**Exercise prompt**
The required output is the line containing "журнал кожных и венерических боле" followed by every later line through the end of the data, all reproduced exactly.

**Entries provided**
*-*-*

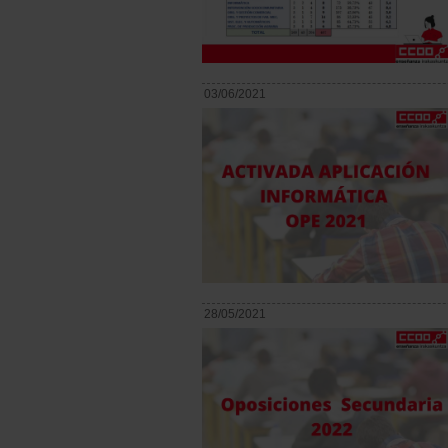
03/06/2021
28/05/2021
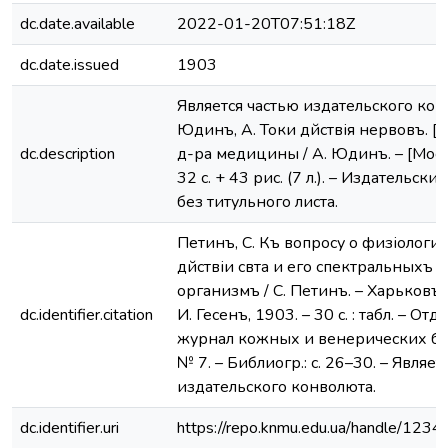
dc.date.available
2022-01-20T07:51:18Z
dc.date.issued
1903
Является частью издательского кон
Юдинъ, А. Токи дѣйствія нервовъ. [Текс
dc.description
д-ра медицины / А. Юдинъ. – [Москв
32 с. + 43 рис. (7 л.). – Издательск
без титульного листа.
Петинъ, С. Къ вопросу о физіологи
дѣйствіи свѣта и его спектральныхъ 
организмъ / С. Петинъ. – Харьковъ 
dc.identifier.citation
И. Гесенъ, 1903. – 30 с. : табл. – Отд.
журнал кожных и венерических боле
№ 7. – Библиогр.: с. 26–30. – Являет
издательского конволюта.
dc.identifier.uri
https://repo.knmu.edu.ua/handle/12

*-*-*

**Task answer**
журнал кожных и венерических боле
№ 7. – Библиогр.: с. 26–30. – Являет
издательского конволюта.
dc.identifier.uri
https://repo.knmu.edu.ua/handle/12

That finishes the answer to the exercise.